Coding a Thesis
Recently I used SQL code to organize and format the data involved with my water quality thesis. Learning multiple coding languages has proved to be difficult in ways I had not anticipated. While the indexing and syntax differences between the languages are interesting, they have proved to be a major obstacle in recalling what I’ve learned previously. For example, in learning python, I have confused the difference between ( and [ for R, and by using Atom I have gotten used to the luxury of autofill, something not available on all coding interfaces. Additionally, in attempting to make plots in R, I have confused the indexing system for python, where 0 is the start of a list, not 1. This has given me much more respect for ports or adaptations of original code.
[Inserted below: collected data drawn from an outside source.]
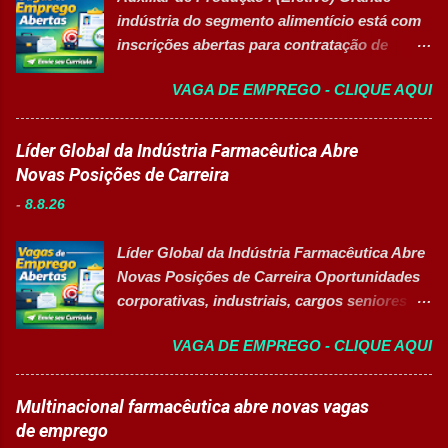
de gestão, além de opções de cadastro em
indústria do segmento alimentício está com
banco de talentos para futuras
inscrições abertas para contratação de
oportunidades de carreira. Vagas
Auxiliar de Produção I 👉 CANDIDATAR-SE
Disponíveis Analista de Projetos Pleno
VAGA DE EMPREGO - CLIQUE AQUI
AGORA Resumo da vaga Cargo: Auxiliar de
Auxiliar de Almoxarifado OEA Auxiliar de
Produção I Empresa: Grupo 3Corações Tipo
Produção Eletricista de Manutenção II
de contratação: Efetivo (CLT) Modelo de
Líder Global da Indústria Farmacêutica Abre
Gerente Executivo de Engenharia Oficial de
trabalho: Presencial Inscrições até: 10 de
Novas Posições de Carreira
Cozinha Banco de Talentos - Auxiliar de
agosto de 2026 Acessibilidade: Vaga
Produção (Alimentos) Banco de Talentos -
-
8.8.26
inclusiva para Pessoas com Deficiência
Oportunidades Gerais Áreas de Atuação
(PcD) Principais atividades Preparar e
Produção In...
Líder Global da Indústria Farmacêutica Abre
abastecer materiais para as linhas de
Novas Posições de Carreira Oportunidades
produção. Separar produtos e insumos
corporativas, industriais, cargos seniores e
utilizados na fabricação. Realizar paletização
vagas afirmativas de alta qualificação 👉
dos produtos acabados. Organizar e manter
VAGA DE EMPREGO - CLIQUE AQUI
CANDIDATAR-SE AGORA Sobre o Processo
o ambiente de trabalho limpo. Auxiliar
Seletivo Uma das principais multinacionais
operadores nas atividades produtivas.
do setor de saúde e biotecnologia está com
Multinacional farmacêutica abre novas vagas
Comunicar anormalidades nos
inscrições abertas para contratação de
de emprego
equipamentos à manutenção. Cumprir
profissionais especializados em diversas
While I have been endlessly frustrated with the different capabilities of the mac and windows OS, I can now see how two different operating systems each build from the ground up could be extremely difficult to work with.
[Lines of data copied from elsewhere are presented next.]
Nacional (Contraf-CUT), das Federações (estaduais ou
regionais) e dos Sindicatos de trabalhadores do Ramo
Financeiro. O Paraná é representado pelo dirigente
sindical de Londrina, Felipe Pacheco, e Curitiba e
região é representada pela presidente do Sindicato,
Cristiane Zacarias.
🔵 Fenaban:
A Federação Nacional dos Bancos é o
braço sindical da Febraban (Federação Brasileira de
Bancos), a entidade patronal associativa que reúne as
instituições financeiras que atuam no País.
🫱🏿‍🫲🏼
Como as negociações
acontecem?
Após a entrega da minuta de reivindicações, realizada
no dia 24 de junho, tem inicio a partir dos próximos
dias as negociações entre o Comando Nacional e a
Choosing the coding language for my thesis was made almost arbitrarily. I only understood that R had more, or easier to use, statistical capabilities, an inference I’m only testing out now. What I didn’t know was that the code for formatting data in R would be so different that it was faster for me to code all the commands in SQL than learn how to use R to manipulate data, a goal I am still persuing.
For my thesis I am committed to providing reproducible results. To do this I am keeping a copy of my code, the software and packages I used, and using Professor Holler’s git format for reproducible results. Much of science relies on the assumption that results are replicable, one more assumption to keep in mind.